Ciao Paola..Non avrei mai immaginato di essere io a dire queste cose, ma il tempo e le esperienze mi hanno portato a fare una semplice considerazione: è vero, l'uomo perfetto non c'è... e la tale cosa non è nemmeno poi così rilevante!!! ...Anche se ...Le donne amano la completezza, lo sappiamo, e vogliono tutto: sentimento e passione. Le cose a metà non ci piacciono molto. Ciò che mi contesti che il mio pensiero sia "sdolcinante" e che sia dipendente..lontano da me la dipendenza, la interpreto non amore...Io dico che il modo migliore per trovare l'uomo adatto è quella di costruirsi una vita appagante in solitaria, colmando quanto più possibile i propri vuoti.. e quando lui arriverà noi saremo preparare ad accoglierlo così com'è (sempre nel rispetto)...L'ultima relazione che ho avuto, sì mi ci sono buttata ad occhi chiusi e non è andata bene, mi assumo ogni responsabilità...questo comunque non mi ha chiuso il cuore...lo metto in circolo E' vita' ...ciao
Ciao:-)) mi ero permessa di commentare il tuo post proprio per la passione che trapelava. Per questo mi ha colpito:-)). E concordo che bisogna prima contare su noi stessi, sentirci comunque appagati come individui per poi, pure con fortuna, costruire con un'altra persona.

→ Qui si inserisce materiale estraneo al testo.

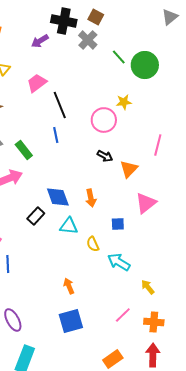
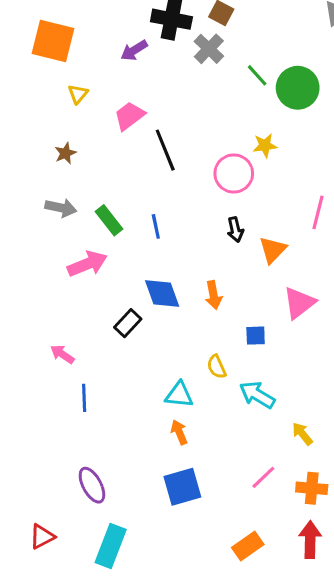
blue line: (56, 135) -> (156, 226), moved
black arrow: (105, 156) -> (235, 230), turned 49
cyan triangle: (69, 226) -> (179, 395), moved

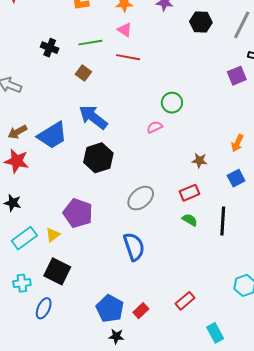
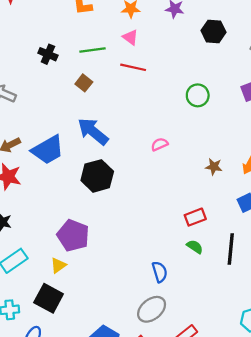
green circle: (172, 103) -> (198, 95), moved
brown star: (200, 161) -> (214, 167), moved
gray ellipse: (141, 198) -> (152, 309), moved
yellow triangle: (53, 235) -> (58, 265), moved
blue semicircle: (134, 247) -> (160, 272), moved, size x0.7

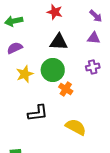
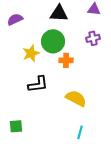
yellow star: (25, 74) -> (31, 53), moved
orange cross: (66, 89) -> (66, 60), turned -32

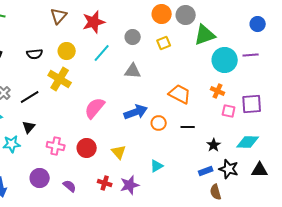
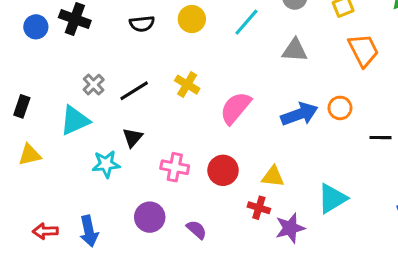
yellow cross: (60, 79) -> (187, 85), moved, size x0.7
orange trapezoid: (180, 94) -> (363, 50), moved, turned 35
orange circle: (159, 123) -> (340, 108), moved
yellow triangle: (119, 152) -> (273, 177), turned -42
cyan triangle: (157, 166) -> (332, 198), size x1.5
red cross: (105, 183) -> (259, 208), moved

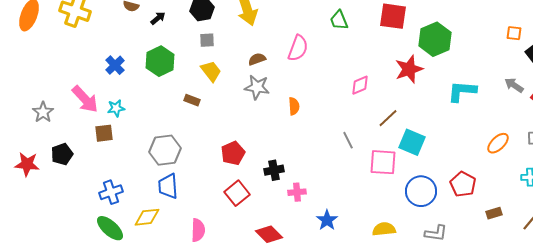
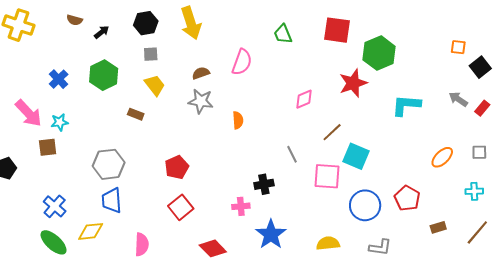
black cross: (274, 170) -> (264, 184), moved
blue cross: (111, 192) -> (55, 206), turned -30
blue star: (327, 220) -> (271, 234), size x1.4

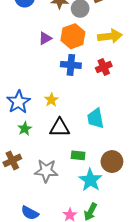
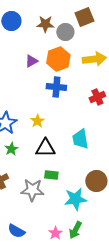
red cross: (104, 67) -> (97, 97), moved
green rectangle: (78, 155) -> (51, 175), moved
cyan star: (90, 180) -> (75, 199), turned 30

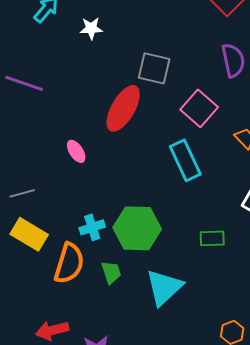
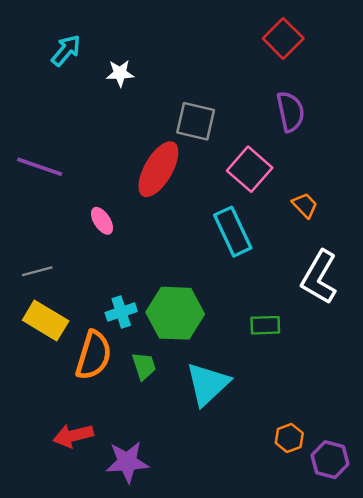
purple line: (24, 83) -> (40, 167), moved

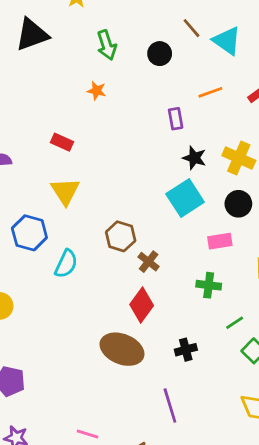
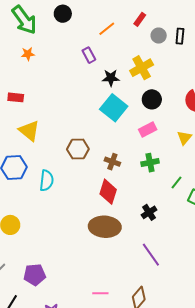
green arrow: (107, 45) -> (24, 20), size x1.4
yellow cross: (239, 158) -> (142, 68), turned -35
brown cross: (149, 262) -> (112, 162), moved

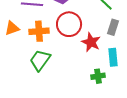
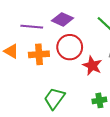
orange triangle: (12, 28) -> (11, 51), turned 49
green trapezoid: (40, 60) -> (54, 98), moved

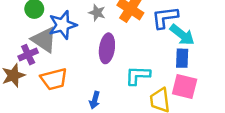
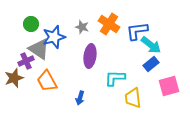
blue rectangle: (182, 58) -> (151, 64), turned 49
orange trapezoid: (54, 79) -> (47, 81), turned 75
pink square: (185, 87) -> (169, 86), moved, turned -30

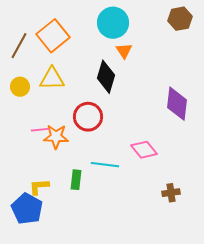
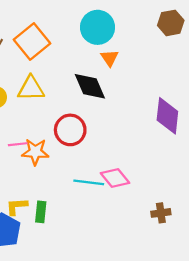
black diamond: (106, 77) -> (90, 86), turned -40
pink diamond: (144, 150) -> (115, 178), moved
green rectangle: (76, 180) -> (41, 212), moved

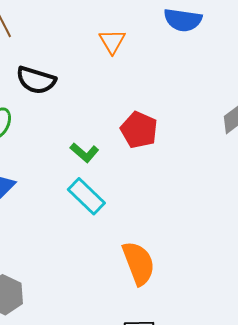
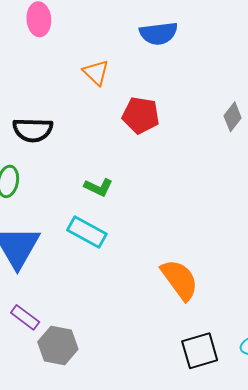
red pentagon: (139, 130) -> (141, 115), moved
cyan rectangle: (86, 196) -> (87, 232), moved

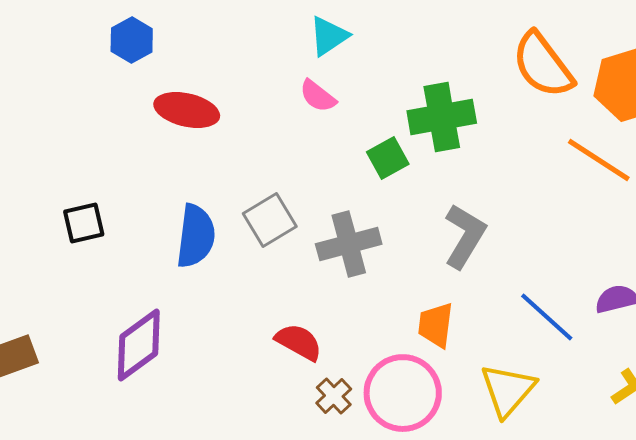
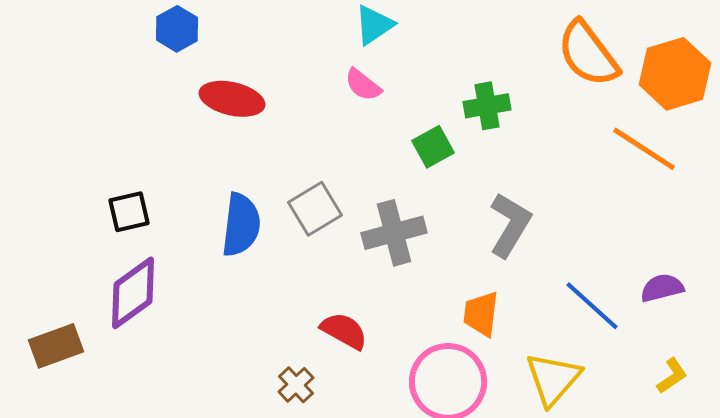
green cross: (442, 117) -> (487, 106), size x0.7
purple diamond: (139, 345) -> (133, 293), moved
brown cross: (334, 396) -> (296, 385), moved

Francysca mi piace quello che hai scritto. E’ molto positivo e attesta l’esistenza di un rapporto vivo e non banale. In qualche modo contribuisce alla mia esigenza iniziale che ho espresso in termini chiari: “una verifica... un esame di coscienza”, perchè questo e solo questo voleva essere, un confronto che arricchisca, non un’ironia che svilisca. Ma la lucidità con la quale ti sei espressa, e che apprezzo molto, mi stimola a farti una domanda. Nella tua esposizione hai parlato di comportamenti usando il simbolismo degli opposti, molto efficace. Mi sembra però che ti sei fermata a quello che l’uomo “fa” per te. E’ un modo molto concreto di valutare. Io però sono interessato a capire quello che un uomo “è” o dovrebbe essere nella considerazione della donna. Te lo dico con un esempio. Ci sono persone che non hanno bisogno di parlare per esprimere quello che pensano, basta uno sguardo e tu hai già capito, perchè sai che quella persona “è” ... Trasferito sul nostro argomento, qual è il contenuto di quello sguardo che ti fa pensare: ecco, quello è l’uomo che vorrei. Fermezza? determinazione? razionalità? solidità? chiarezza di giudizio? coerenza?... cosa? Per un uomo questa risposta è molto importante, perchè è su queste caratteristiche che deve puntare la sua crescita. Non mi interessa il modo specifico in cui si esplica (tu lo hai già espresso bene, per te), perchè ciascuno ha il suo, personale e unico, che deve andare bene per la sua donna, anche lei con una sua modalità espressiva, inconfondibile, che deve andare bene per il suo uomo. Mi interessano i contenuti, quelli che ti fanno dire: con un uomo così mi sentirei di condividere una vita e affidargli la mia e quella dei miei figli. Non mi riferisco all’uomo vero o ideale... sono solo idee. No, per te! E mi piace sentirlo non da una ventenne effervescente e sbarazzina, ma una “tardona” che può guardare all’uomo senza idealismi e con la ricchezza della sua esprienza non più condizionata da bisogni del momento. Grazie se mi vorrai rispondere.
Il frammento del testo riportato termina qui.